National targets to reduce smoking in pregnancy are unreliable and unrealistic because they are based on incomplete data, argues a midwife in this week’s BMJ.
The initial national target was to reduce smoking in pregnancy from 23% in 1995 to 18% by 2005 and now to 15% by 2010. An additional requirement is to reduce the rate of mothers who are smoking at delivery by 1% year on year, specifically focusing on disadvantaged women to tackle inequalities in infant mortality.
Yet, according to Department of Health figures published in June, only a quarter of Primary Care Trusts achieved this target in 2005-7. Carmel O’Gorman, a midwife specialising in smoking cessation at the Good Hope Hospital in Birmingham, is concerned by how realistic this target is and whether it is achievable within the required timescale.

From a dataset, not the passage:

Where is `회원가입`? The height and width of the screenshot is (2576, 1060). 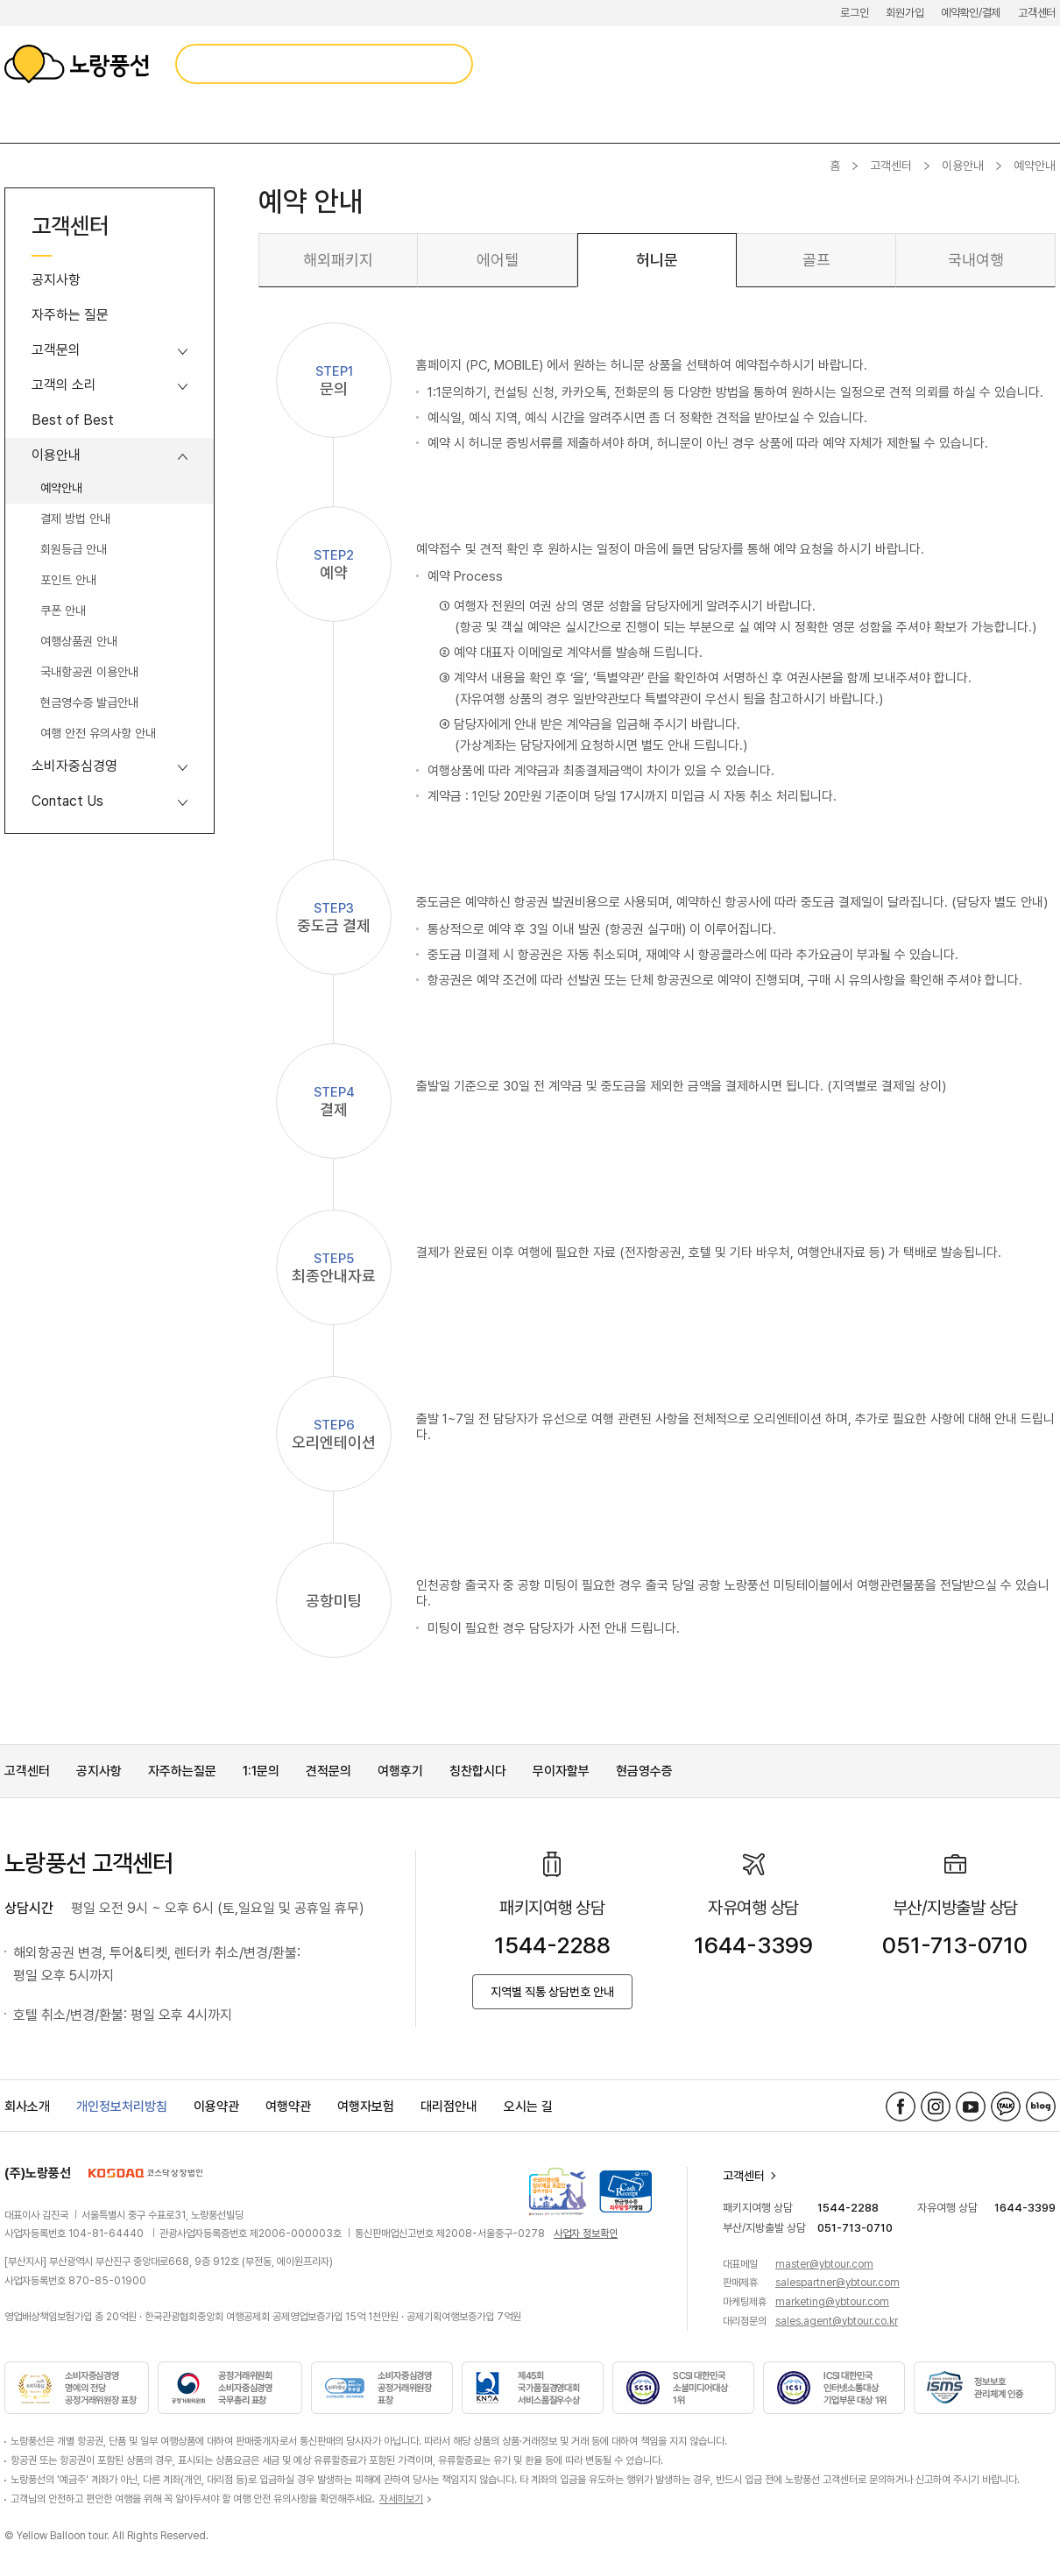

The quality of current smoking data makes it difficult to set local targets and baselines and to monitor progress, she warns. The latest infant feeding survey shows marked variations in smoking in pregnancy by mother’s social class and age. But this survey is only undertaken every five years and cannot provide local information.
To provide a more timely and regional breakdown of the number of mothers smoking at delivery, she believes that all hospital trusts with maternity services should collect data on smoking, though she acknowledges there are problems with data recording. Another weakness is that the data are based on self-reporting and should be interpreted with caution, she warns. She suggests measuring cotinine levels (a by-product of nicotine) during pregnancy and at delivery to help increase the trustworthiness of data and clarify the true scale of the problem.